#### PROVIDED DATA

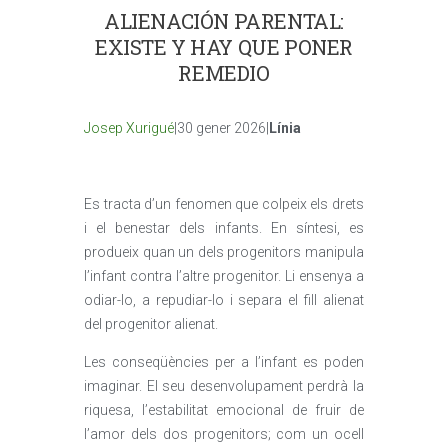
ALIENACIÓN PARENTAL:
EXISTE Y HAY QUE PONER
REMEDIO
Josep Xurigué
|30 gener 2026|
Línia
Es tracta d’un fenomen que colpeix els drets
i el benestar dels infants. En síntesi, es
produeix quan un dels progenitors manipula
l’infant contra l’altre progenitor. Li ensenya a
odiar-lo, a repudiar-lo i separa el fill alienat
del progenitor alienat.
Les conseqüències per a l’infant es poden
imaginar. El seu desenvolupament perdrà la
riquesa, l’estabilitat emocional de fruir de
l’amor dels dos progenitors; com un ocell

---

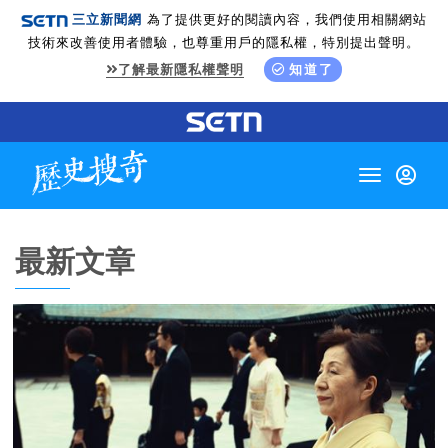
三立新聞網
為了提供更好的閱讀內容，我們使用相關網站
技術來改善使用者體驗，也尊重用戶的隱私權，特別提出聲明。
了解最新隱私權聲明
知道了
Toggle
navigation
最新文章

#### WHAT TO PRODUCE
Search the lines above for the string "progenitors" and copy each line that has it.

#### YOUR RESPONSE
produeix quan un dels progenitors manipula
l’amor dels dos progenitors; com un ocell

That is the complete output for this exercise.